Jika sudah ajal datang, "Malaikat Maut" (Malaikat Izrail), siap mengemban tugasnya, sehebat dan sesakti apapun itu manusia, akan keok juga. Ikhwan wal Akhwat sekalian yang dirahmati Allah,Demikian pentingnya "Ilmu Hakekat", disaat Ruh sampai di "Kerongkongan" (Khalqun), dan disaat itu pula, harta yang melimpah ruah, karib kerabat yang banyak, anak yang di bangga-banggakan, suami yang di eluh-eluhkan, istri yang dicintai bahkan, "Ilmu Syari’at" pun tidak berguna lagi sampai lewat batas dari "Kerongkongan" (Khalqun) hingga "Alam Barzah" dan seterus nya. Di "Alam Barzah" (alam penantian), Jirim  (tubuh kasar kita yang berasal dari empat unsur yakni anasir, "Tanah, Air, Angin dan Api" akan kembali ke asalnya masing-masing sementara Ruh akan mempertagung jawabkan atas perbuatan "Amal dan Ibadah" nya selama di massa hidup di "Alam Dunia".

يَا أَيَّتُهَا النَّفْسُ الْمُطْمَئِنَّةُ.ارْجِعِي إِلَىٰ رَبِّكِ رَاضِيَةً مَرْضِيَّةً.فَادْخُلِي فِي عِبَادِي.وَادْخُلِي جَنَّتِي

Hai jiwa yang tenang.Kembalilah kepada Tuhanmu dengan hati yang puas lagi diridhai-Nya.Maka masuklah ke dalam jama'ah hamba-hamba-Ku,Masuklah ke dalam syurga-Ku. (QS. Al Fajr Ayat: 27-30).

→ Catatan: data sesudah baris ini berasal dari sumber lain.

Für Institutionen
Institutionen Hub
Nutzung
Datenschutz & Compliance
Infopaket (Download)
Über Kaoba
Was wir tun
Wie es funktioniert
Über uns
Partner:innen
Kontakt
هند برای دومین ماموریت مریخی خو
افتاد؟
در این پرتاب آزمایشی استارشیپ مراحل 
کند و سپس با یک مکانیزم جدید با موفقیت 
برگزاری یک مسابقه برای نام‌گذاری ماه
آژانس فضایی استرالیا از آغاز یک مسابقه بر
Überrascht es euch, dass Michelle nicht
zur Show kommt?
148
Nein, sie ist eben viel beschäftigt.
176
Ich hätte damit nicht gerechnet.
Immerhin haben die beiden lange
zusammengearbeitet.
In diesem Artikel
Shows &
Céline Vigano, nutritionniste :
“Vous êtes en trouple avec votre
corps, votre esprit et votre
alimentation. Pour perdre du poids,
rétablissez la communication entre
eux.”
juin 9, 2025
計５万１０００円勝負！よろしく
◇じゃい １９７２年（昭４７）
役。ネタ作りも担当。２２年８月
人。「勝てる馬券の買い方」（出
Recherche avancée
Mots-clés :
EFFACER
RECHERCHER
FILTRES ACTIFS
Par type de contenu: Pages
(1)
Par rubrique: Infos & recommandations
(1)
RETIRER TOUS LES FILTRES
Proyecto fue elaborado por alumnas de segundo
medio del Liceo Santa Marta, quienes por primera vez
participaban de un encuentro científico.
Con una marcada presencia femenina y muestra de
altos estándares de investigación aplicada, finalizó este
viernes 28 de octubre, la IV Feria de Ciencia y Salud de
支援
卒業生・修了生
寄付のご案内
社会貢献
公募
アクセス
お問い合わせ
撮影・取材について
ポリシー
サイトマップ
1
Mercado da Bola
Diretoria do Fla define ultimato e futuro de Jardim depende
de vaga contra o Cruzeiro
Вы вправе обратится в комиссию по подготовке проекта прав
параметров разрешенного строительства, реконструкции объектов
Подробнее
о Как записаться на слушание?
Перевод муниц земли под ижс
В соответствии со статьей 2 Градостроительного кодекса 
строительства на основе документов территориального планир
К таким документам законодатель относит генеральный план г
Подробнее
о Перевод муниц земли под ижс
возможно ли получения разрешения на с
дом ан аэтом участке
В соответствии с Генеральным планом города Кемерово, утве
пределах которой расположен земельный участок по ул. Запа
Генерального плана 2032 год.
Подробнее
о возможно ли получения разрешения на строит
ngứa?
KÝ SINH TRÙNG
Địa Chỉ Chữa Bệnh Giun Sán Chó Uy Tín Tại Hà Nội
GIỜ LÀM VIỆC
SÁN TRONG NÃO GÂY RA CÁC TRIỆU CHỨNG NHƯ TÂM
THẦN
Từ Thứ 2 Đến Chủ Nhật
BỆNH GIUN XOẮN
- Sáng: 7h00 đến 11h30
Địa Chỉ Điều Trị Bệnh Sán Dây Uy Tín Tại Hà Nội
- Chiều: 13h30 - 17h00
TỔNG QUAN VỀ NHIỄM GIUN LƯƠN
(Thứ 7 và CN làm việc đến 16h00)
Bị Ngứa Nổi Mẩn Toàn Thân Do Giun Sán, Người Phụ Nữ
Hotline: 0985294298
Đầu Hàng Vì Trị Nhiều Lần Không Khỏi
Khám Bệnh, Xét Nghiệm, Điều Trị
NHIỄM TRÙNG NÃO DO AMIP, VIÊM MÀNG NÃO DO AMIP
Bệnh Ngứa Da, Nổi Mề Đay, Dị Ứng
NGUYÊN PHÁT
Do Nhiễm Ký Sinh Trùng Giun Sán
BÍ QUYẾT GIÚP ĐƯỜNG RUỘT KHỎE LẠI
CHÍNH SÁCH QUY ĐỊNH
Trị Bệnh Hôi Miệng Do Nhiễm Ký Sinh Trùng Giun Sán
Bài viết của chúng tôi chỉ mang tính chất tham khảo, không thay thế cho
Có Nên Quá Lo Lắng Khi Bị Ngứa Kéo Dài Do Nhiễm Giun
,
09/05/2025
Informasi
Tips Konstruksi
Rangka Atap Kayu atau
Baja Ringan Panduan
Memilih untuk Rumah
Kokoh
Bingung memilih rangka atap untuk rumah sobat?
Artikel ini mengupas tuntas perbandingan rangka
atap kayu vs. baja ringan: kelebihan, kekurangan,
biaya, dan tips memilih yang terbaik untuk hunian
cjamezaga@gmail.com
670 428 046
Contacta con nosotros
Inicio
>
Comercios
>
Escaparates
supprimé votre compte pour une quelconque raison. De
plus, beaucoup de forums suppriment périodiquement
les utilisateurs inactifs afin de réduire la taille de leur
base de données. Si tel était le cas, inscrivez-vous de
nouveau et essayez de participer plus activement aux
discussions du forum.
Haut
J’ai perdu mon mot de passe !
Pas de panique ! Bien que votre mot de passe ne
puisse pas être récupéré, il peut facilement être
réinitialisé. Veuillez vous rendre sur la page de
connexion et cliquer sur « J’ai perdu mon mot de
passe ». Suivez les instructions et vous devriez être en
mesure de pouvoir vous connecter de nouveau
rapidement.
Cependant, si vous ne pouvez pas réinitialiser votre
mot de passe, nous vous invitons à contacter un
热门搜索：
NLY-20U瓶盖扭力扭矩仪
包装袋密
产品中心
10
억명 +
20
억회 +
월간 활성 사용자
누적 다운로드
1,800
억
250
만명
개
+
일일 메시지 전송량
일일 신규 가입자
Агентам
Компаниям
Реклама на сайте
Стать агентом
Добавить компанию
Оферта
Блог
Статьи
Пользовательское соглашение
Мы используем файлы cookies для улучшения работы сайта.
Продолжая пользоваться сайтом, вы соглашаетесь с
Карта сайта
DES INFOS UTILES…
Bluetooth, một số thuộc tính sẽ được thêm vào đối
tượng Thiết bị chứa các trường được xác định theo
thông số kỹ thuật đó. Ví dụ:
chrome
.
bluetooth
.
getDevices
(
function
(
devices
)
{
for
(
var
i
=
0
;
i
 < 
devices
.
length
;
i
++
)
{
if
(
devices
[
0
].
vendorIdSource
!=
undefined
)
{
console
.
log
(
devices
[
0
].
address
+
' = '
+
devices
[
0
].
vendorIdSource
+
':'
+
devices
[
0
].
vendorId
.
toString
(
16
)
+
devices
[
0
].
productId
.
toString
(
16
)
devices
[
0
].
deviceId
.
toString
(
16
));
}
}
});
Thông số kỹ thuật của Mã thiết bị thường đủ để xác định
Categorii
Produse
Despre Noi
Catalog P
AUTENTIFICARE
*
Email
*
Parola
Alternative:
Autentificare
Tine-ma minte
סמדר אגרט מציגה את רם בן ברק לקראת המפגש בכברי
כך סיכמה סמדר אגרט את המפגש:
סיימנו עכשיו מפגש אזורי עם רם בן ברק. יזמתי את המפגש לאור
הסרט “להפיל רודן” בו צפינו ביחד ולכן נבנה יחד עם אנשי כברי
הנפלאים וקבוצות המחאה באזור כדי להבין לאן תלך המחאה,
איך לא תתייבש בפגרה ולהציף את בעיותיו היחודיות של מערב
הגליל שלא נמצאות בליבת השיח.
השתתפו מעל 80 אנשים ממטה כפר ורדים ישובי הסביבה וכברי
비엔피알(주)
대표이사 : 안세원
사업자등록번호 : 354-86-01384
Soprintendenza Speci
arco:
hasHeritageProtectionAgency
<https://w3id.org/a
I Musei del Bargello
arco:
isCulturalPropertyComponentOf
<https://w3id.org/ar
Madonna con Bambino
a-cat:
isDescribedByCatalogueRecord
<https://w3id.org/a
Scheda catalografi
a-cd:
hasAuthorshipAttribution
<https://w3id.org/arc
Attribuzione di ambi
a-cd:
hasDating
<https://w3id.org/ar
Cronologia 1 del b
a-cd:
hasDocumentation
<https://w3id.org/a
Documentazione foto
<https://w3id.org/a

Demikianlah Allah, pertontonkan kekuasaan Nya baik melalui "Alam Semesta" ini maupun pada diri manusia itu sendiri bahwa "Akulah yang Haq" agar mereka menggunakan aqal fikiran mereka, yang disinggung di dalam "Firman Allah SWT", (QS. Fushilat Ayat: 53). Mohon ampun kepada Allah, mohon ma’af, bila terdapat kesalahan dan sedikitpun tidak ada maksud tertentu, hanya semata-mata menyampaikan haq Allah, agar kita di hadapan Al Haq, tidak saling tuding menuding satu di antara kita, atas ma’af  yang diberikan, penulis ucapkan tarima kasih, semoga bermanfa’at, hanya kepunyaan Allah lah segala puji-pujian teragung.InsyaAllah, kita lanjutkan artikel berikut yang bertemakan "Mukasyafah", di karenakan saling terkait, kiranya  penulis berharap agar unggahan-unggahan artikel sebelum dan sekarang di fahami benar-benar, agar supaya sebagai bahan acuan untuk melengkapi unggahan-unggahan artikel yang akan datang sehingga tidak kehilangan arah dan tujuan ,

إِلهِي لََسْتُ لِلْفِرْدَوْسِ أَهْلا, وَلاَ أَقوى عَلَى النّارِ الجَحِيم

Wahai Tuhanku ! Aku bukanlah ahli surga, tapi aku tidak kuat dalam neraka Jahim. Yaa .. Allah, hilangkanlah rasa ujub dalam diri kami sehingga kami tidak pernah terlepas dari tali Aqidah yang sangat kokoh,  Aamiin . . yaa Robbal 'Aalamiin, 
Billahi taufiq wal hidayah
السَّلاَمُ عَلَيْكُمْ وَرَحْمَةُ اللهِ وَبَرَكَاتُهُ 


Kata-Kata Arifbillah

"Ilmu itu kehidupan hati daripada kebutaan, 
sinar penglihatan daripada kezaliman 
dan tenaga badan daripada kelemahan".